## Problem requirements
Set down exactly the lines below, starting at the one that contains "juridiikkaa asuntokaupasta asumisen arkeen." and ending at the one that contains "tiedonantovelvollisuus käytännössä…", with both of those lines included and nothing else.

## The records
►
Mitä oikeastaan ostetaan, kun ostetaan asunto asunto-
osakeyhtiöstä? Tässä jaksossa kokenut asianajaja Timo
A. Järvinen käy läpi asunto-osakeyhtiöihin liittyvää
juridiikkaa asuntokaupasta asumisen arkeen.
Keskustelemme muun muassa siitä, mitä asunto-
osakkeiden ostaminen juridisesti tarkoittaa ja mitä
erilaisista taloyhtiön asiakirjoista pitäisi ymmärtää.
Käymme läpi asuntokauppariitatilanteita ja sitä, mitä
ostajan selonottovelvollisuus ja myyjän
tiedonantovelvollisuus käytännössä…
◄
►
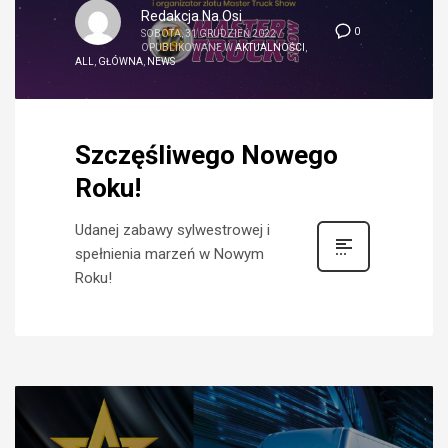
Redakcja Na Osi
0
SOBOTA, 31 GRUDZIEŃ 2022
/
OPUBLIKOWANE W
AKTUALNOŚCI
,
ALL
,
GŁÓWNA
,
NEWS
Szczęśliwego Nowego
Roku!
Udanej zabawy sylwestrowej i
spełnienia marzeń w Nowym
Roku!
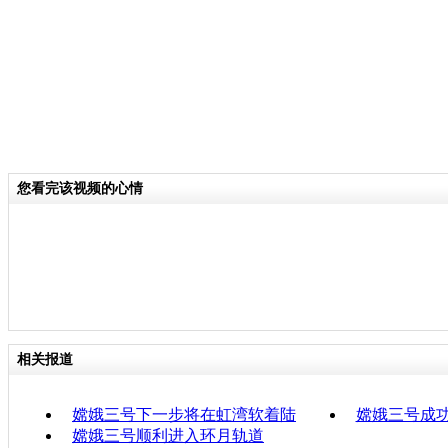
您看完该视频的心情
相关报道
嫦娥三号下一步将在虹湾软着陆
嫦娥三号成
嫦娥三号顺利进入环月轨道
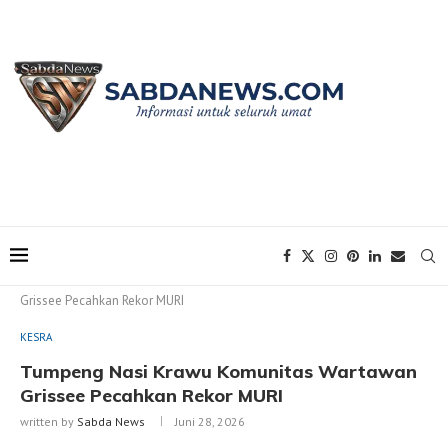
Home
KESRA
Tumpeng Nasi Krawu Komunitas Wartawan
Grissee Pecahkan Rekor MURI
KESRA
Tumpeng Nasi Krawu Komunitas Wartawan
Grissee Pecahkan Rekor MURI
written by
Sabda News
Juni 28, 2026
◄
## Finished exercise
juridiikkaa asuntokaupasta asumisen arkeen.
Keskustelemme muun muassa siitä, mitä asunto-
osakkeiden ostaminen juridisesti tarkoittaa ja mitä
erilaisista taloyhtiön asiakirjoista pitäisi ymmärtää.
Käymme läpi asuntokauppariitatilanteita ja sitä, mitä
ostajan selonottovelvollisuus ja myyjän
tiedonantovelvollisuus käytännössä…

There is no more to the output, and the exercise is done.